The proper approach to the review by an appellate court to (sic) the findings of a trial judge” stated (all emphasis added):-
  • 32. As was observed in DB v Chief Constable of the Police Service of Northern Ireland [2017] UKSC 7, para 78 the United Kingdom Supreme Court on a number of occasions recently has had to address the issue of the proper approach to be taken by an appellate court to its review of findings made by a judge at first instance. And, as was said in that case, perhaps the most useful distillation of the applicable principles is to be found in the judgment of Lord Reed in the case of McGraddie v McGraddie [2013] UKSC 58; [2013] 1 WLR 2477.
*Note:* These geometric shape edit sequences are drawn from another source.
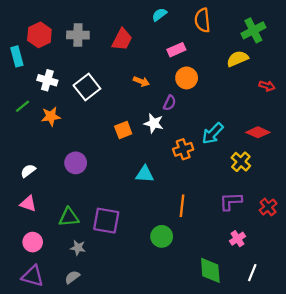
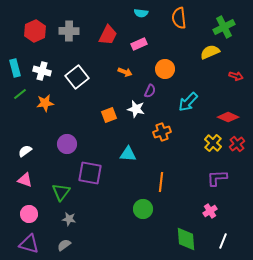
cyan semicircle: (159, 15) -> (141, 13), turned -136
pink rectangle: (176, 50) -> (139, 44), moved
cyan rectangle: (17, 56) -> (15, 68), moved
cyan arrow: (213, 133) -> (188, 102), moved
purple L-shape: (231, 201) -> (217, 178), moved
red cross: (268, 207) -> (237, 144), moved
green triangle: (69, 217) -> (61, 192), turned -48
purple square: (106, 221) -> (90, 173), moved

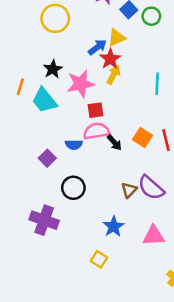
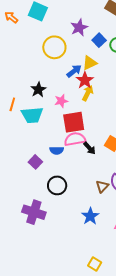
yellow circle: (55, 18) -> (54, 47), moved
pink star: (81, 84) -> (61, 101), size x0.6
cyan trapezoid: (44, 100) -> (32, 115), turned -55
red square: (95, 110) -> (74, 122), size x1.6
yellow square: (99, 259) -> (95, 264), moved

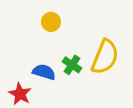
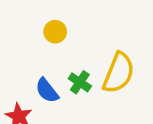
blue semicircle: (44, 72) -> (47, 91), turned -145

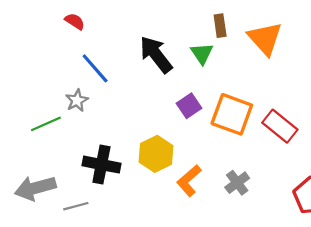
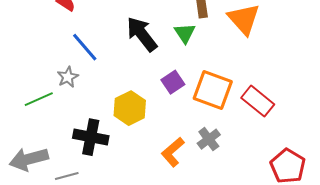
yellow hexagon: (156, 154) -> (130, 108), moved
gray cross: (237, 183) -> (209, 139), moved

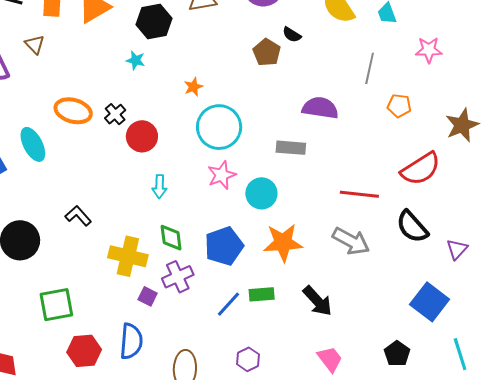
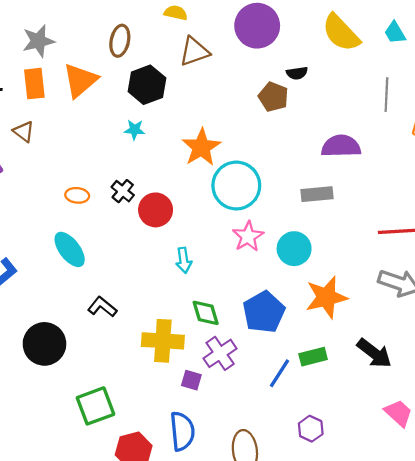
black semicircle: (292, 35) -> (297, 73), turned -30
orange star: (193, 87) -> (201, 147), size x1.8
orange ellipse: (73, 111) -> (77, 195), size x0.6
cyan ellipse: (33, 144) -> (70, 249), moved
  • 33. In para 1 of his judgment Lord Reed referred to what he described as “what may be the most frequently cited of all judicial dicta in the Scottish courts” — the speech of Lord Thankerton in Thomas v Thomas [1947] AC 484 which sets out the circumstances in which an appeal court should refrain from or consider itself enabled to depart from the trial judge's conclusions. Lord Reed's comprehensive and authoritative discussion ranged over the speech of Lord Shaw of Dunfermline in Clarke v Edinburgh & District Tramways Co Ltd (1919) SC (HL) 35, 36–37, where he said that an appellate court should intervene only if it is satisfied that the judge was “ plainly wrong”; the judgment of Lord Greene MR in Yuill v Yuill [1945] P 15, 19, and the speech of Lord Hope of Craighead in Thomson v Kvaerner Govan Ltd [2003] UKHL 45; 2004 SC (HL) 1, para 17 where he Stated that: “It can, of course, only be on the rarest of occasions, and in circumstances where the appellate court is convinced by the plainest of considerations, that it would be justified in finding that the trial judge had formed a wrong opinion.”

  • 34. Lord Reed then considered foreign jurisprudence on the subject in paras 3 and 4 of his judgment as follows: “3. The reasons justifying that approach are not limited to the fact, emphasised in Clarke's case and Thomas v Thomas, that the trial judge is in a privileged position to assess the credibility of witnesses' evidence.